One girl was held in an isolation cell with a steel door from January 2012 to December 2012. She was allowed out for one hour of exercise and hygiene each day. Though she had not been placed at the facility for any criminal behavior, the state treated her like a criminal who needed to be confined and punished.

These girls were at the mercy of the state. But the state of Iowa let them down in a troubling manner and they became victims of the state. Every public employee who came into contact with these girls, from the hourly workers at Toledo to the top state administrators in the Department of Human Services, failed these girls. They should all be held accountable.

It is impossible to believe that not a single one of the home’s 118 employees knew what is common knowledge for anyone who works with young people: Solitary confinement should be rarely used, as it can be psychologically and physically harmful.

As troubling as blatant ignorance is, perhaps employees did not care these three girls — and who knows how many other youths at Toledo — were being kept in 10- by 12-foot cells for weeks and months. It appears none of them thought it their responsibility to express concern to their bosses, including DHS director Chuck Palmer or Gov. Terry Branstad, who is ultimately responsible for the home.

Indeed, Palmer, in an interview with Kauffman last week, appeared to have a troubling lack of knowledge, and curiosity, about the use of solitary confinement on juveniles at Toledo.

Why weren’t teachers asking why a student did not attend class again? How could the publicly paid attorneys who are supposed to represent the best interests of these girls not know they were being kept in solitary confinement? Is the DHS director trying to hide additional problems by not providing information about isolation practices to this newspaper and by asking the newspaper for more than $31,000 in exchange for relevant public records?

Ultimately, it was outsiders who discovered the wrongdoing and took action to put a stop to the use of solitary confinement for extended periods. Unlike privately run group homes for troubled juveniles, the Toledo home is not licensed by, nor inspected, nor fined by state regulators, as Kauffman reported on Sunday.

Fortunately Disability Rights Iowa, a federally funded organization designed to protect people with disabilities, showed up in Toledo. Investigators discovered the girls last November. They started asking questions. One month after the initial visit, an attorney with Disability Rights Iowa sent a letter to one girl’s guardian ad litem informing the attorney a client “has been isolated in a concrete prison-like cell for 73 days.” The letter was copied to officials including judges and an assistant attorney general.

Within hours the girls were moved to residential cottages on the campus. Soon after, home’s director retired and its clinical director resigned. Now the public is left wondering what is going at the Toledo facility. It’s unclear how many other children have been held or are currently being held in isolation for long periods of time. It’s unconscionable the staff withheld education from one of the girls to try to control her behavior.

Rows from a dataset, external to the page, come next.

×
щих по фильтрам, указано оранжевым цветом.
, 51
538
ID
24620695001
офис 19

The state-run facility has been plagued with problems. Last year, the school principal at the Toledo home resigned after this newspaper asked for a copy of a slide show presented to students and staff during a Christmas program. One slide depicted a skeleton lying in one of the isolation rooms with a caption that said “Dr. Joan was supposed to assess this youth three days into her suspension. Guess she forgot.”

Late last year, four employees were fired over allegations they abused or used excessive force restraining children at the home. Now the public learns the facility has been holding teens for months in solitary confinement.

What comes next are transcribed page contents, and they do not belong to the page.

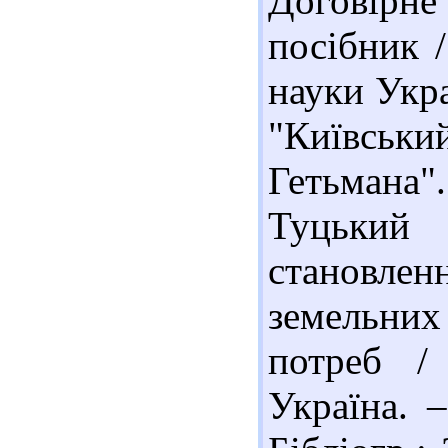
Договірн
посібник /
науки Укра
"Київськ
Гетьмана".
Туцький 
становлен
земельни
потреб /
Україна.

It appears the state is incapable of operating this facility in a manner that the people of Iowa expect. Perhaps it’s because administrators operate with no oversight or fear of fines. Perhaps it’s because, long-term, union-protected workers are complacent.

Whatever the reason, the private sector could step up and fill the void for such services — and be subjected to regular oversight from state regulators.

It has been said a society is judged based on how it treats its most vulnerable people. That truth makes this a very dark period in Iowa’s history.